That too. And sometimes they aren't really even asking a question.


----------



## HuskyMD (May 19, 2000)

I just like to look the part. I don't even have bait on my hook when I fish. But I have a spool of the latest line not sold in the US, owner circles, flouro leaders, $20 swivels, etc. Oh, I look good while getting my skunk on. I can give you good advice about how to get skunked. :spam:


----------



## NASCAR (Jul 26, 2013)

all this talk about having to drag your fish in up the bar and wrapping braid around your hand, how big of pompano is the op catching here lol. Few small pieces of shrimp are not gonna turn his 4oz to 6oz. He is talking about pompano, not drum


----------



## BaitWaster (Jan 8, 2004)

For me, I was responding to this part "_Why wouldn't I keep doing this? I don't get the need for the shock leader if I'm using braid with a breaking strength equal to or greater than the shock leader._ "
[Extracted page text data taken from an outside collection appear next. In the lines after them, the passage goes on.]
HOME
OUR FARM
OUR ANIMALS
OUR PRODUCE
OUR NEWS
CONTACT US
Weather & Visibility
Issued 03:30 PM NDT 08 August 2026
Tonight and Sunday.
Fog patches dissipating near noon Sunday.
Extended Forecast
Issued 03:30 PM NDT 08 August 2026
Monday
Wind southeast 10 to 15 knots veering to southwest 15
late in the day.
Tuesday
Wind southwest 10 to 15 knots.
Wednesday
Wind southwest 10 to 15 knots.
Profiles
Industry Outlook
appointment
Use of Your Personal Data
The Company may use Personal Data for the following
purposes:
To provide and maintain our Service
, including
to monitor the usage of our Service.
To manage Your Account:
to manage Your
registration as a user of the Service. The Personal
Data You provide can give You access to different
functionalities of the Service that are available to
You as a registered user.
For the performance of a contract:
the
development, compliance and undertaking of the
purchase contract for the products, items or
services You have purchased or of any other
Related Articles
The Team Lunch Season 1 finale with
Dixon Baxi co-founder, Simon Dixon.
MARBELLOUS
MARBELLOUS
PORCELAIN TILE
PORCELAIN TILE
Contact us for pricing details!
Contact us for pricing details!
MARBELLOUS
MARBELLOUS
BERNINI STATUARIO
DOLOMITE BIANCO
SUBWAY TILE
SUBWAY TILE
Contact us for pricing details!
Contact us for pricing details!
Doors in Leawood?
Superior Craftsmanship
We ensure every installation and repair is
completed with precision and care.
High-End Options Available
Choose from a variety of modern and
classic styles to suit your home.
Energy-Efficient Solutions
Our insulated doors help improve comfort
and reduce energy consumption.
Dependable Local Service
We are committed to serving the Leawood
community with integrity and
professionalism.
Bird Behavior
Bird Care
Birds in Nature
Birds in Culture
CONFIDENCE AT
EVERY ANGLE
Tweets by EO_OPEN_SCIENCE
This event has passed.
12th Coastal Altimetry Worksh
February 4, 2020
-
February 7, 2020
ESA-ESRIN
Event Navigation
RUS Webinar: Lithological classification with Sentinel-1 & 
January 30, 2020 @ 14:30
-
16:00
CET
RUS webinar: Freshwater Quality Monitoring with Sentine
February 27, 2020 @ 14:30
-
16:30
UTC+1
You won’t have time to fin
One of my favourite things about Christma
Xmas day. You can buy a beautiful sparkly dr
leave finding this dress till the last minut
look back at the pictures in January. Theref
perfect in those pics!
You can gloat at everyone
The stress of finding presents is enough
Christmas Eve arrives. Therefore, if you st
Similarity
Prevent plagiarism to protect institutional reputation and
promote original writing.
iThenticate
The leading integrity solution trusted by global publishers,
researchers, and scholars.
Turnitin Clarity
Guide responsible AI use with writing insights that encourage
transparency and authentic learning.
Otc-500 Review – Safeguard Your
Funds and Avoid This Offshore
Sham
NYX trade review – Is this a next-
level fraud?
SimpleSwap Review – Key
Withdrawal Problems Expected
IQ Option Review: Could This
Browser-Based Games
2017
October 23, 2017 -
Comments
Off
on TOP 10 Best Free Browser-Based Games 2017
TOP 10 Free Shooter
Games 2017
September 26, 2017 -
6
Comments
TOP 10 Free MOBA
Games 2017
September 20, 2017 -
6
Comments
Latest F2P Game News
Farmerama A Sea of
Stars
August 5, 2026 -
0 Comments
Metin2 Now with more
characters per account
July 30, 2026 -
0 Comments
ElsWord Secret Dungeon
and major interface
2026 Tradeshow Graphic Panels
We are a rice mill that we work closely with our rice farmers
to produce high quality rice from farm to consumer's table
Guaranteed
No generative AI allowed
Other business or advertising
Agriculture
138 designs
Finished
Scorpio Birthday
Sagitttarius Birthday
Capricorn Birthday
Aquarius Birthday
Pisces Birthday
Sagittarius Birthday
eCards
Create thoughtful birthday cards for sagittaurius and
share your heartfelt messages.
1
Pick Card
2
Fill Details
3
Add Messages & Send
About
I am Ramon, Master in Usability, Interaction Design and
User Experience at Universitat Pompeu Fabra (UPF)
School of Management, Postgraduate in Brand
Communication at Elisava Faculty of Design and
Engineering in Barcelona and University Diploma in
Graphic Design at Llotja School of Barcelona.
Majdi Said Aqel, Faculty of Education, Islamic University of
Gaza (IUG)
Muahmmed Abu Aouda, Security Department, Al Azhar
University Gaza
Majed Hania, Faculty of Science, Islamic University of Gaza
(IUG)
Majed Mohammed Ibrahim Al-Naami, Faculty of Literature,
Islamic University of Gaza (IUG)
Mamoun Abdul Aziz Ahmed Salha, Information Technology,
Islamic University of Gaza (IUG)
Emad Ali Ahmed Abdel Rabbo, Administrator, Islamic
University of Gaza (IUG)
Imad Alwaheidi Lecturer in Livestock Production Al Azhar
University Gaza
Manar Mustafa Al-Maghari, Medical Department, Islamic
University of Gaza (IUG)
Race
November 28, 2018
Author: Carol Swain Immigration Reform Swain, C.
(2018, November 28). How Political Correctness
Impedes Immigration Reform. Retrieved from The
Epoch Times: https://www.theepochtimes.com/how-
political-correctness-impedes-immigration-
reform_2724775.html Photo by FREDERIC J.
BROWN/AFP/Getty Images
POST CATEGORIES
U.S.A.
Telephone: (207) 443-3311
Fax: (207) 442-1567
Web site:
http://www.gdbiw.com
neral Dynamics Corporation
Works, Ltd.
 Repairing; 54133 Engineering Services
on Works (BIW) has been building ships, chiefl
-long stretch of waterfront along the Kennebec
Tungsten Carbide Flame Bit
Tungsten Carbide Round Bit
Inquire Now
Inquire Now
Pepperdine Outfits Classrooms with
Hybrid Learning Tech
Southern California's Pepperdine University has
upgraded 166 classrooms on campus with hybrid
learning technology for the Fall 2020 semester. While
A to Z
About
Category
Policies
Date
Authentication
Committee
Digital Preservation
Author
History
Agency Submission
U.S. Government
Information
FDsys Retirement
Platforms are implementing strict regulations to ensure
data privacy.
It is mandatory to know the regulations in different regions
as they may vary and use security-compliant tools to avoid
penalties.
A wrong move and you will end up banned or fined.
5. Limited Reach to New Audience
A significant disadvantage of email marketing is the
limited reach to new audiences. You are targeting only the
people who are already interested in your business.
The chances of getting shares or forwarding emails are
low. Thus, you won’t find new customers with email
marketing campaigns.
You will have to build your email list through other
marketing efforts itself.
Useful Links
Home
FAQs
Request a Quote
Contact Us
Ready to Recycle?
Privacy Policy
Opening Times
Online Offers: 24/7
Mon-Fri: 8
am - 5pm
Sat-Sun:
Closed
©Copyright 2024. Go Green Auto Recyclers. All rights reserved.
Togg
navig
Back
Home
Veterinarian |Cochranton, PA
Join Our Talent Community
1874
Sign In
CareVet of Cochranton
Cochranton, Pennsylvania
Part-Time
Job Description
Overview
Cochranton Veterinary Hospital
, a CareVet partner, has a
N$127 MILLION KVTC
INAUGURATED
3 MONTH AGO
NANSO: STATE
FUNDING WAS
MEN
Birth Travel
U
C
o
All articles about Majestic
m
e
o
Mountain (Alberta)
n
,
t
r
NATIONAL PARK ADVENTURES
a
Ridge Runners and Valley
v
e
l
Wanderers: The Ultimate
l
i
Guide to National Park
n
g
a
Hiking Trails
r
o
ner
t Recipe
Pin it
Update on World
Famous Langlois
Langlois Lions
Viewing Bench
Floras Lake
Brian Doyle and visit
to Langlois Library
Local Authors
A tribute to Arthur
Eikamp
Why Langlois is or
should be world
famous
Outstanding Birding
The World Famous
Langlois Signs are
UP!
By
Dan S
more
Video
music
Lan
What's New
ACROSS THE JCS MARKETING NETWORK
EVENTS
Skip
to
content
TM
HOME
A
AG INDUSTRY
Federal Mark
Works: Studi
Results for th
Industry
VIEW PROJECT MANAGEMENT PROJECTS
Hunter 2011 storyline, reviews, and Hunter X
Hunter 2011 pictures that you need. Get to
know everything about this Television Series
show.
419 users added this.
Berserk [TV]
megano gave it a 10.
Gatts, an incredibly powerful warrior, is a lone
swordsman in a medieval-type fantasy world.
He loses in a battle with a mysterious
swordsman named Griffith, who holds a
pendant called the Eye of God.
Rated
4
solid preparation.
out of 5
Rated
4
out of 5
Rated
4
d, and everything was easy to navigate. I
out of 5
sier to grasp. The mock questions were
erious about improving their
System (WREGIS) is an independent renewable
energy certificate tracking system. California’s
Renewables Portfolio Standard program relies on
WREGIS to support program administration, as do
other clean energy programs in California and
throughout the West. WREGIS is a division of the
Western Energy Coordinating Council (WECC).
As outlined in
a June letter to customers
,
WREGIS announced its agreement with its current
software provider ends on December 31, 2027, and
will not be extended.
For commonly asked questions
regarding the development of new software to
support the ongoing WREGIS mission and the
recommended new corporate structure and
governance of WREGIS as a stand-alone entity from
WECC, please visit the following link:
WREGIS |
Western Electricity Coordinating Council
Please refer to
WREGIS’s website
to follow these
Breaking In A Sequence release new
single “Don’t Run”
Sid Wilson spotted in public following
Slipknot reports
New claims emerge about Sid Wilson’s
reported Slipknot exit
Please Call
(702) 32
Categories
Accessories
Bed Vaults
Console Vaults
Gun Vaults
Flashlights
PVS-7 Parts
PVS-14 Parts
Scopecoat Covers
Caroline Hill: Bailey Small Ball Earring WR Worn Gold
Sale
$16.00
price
Do whatever works you you, but IMO think the advantages of a well-tied mono/fluoro shock leader outweigh any disadvantage when using braid. And, in NC in the past year or two, there have been some jumbo black drum caught fishing for small stuff.


----------



## rabbitdog2 (Aug 20, 2011)

I don't use braid. Year before last I caught a 6# pompano and drug him up the beach with 15# momo and a 30# fluro leader.


----------



## bronzbck1 (Jun 13, 2007)

NASCAR said:


> all this talk about having to drag your fish in up the bar and wrapping braid around your hand, how big of pompano is the op catching here lol. Few small pieces of shrimp are not gonna turn his 4oz to 6oz. He is talking about pompano, not drum


If you hang into 2# pomp or up its good to have the extra. Also what if that citation flounder or trout takes the bait. I've been catching 30" yearlings and up on 10 pound test (braid) with a 15 pound shock leader. If I didn't have that shock leader I wouldn't have caught one of those fish. When in Rome do what the Romans do they will see that your doing the right thing and try to help you out!


----------



## hawkman (Jun 16, 2014)

I didn't take either post in a negative way. I learned from both.


----------



## bronzbck1 (Jun 13, 2007)

We just want to help out. If not we wouldn't be on this forum. Some folks just set on a COUCH, hardly ever fish and think they know it all. Mostly it is just to cause trouble because they are jealous of our life style.


----------



## surffshr (Dec 8, 2003)

Few weeks ago I was using a store bought two hook bottom rig. Couldn't catch nothing even though a guy down the beach was catching some toads and a few whiting. Checked his bait and watched his casts, and copied him. still nothing. tied up my own flouro rig and started catching a few fish. Toads and whiting, Now- can they really see the difference. man, I can't say for sure from that. But I been reading what some good fisherman have been posting, and I sure don't bother tying any of my own rigs that aren't flouro.


----------



## AbuMike (Sep 3, 2007)

I want to hear more about that 6# Pompano. Pics would be great....


----------



## greg12345 (Jan 8, 2007)

this is going to be sacrilege but here goes:

a little background: i was a die hard "only fluoro, no terminal tackle except hook, etc." guy for a long time. then i started taking trips to Fl (chasing pomps) and started paying real close attention to what the commercial pomp guys are using down there. a lot of mono leaders, a lot of terminal tackle, and some times braid shock leaders. and they were catching loads of pomps in pretty darn clear water. what matters was finding the structure/fish and being able to put your bait there. well the past 2y i said what the heck and went rogue:

10-15lb brain mainline (on a spinner) with a 6-8 wraps of a 40lb BRAID shock leader tied to snap swivel to my rig (30lb fluoro) then to 3oz sputnik (also connected with snap swivel). crazy hardware...2 snap swivels plus a sputnik/breakaway style sinker that pomps can probably see a mile away. i live far away from the coast but when i made it down (either topsail NC or sebastian inlet FL) i did fairly well on the pomps, decent #s of 3+ lb fish. maybe i would have caught more using mono shock, no swivels, not using a sputnik (most visible sinker ever) and painting my sinker beige but this set up is working pretty darn well for me recently.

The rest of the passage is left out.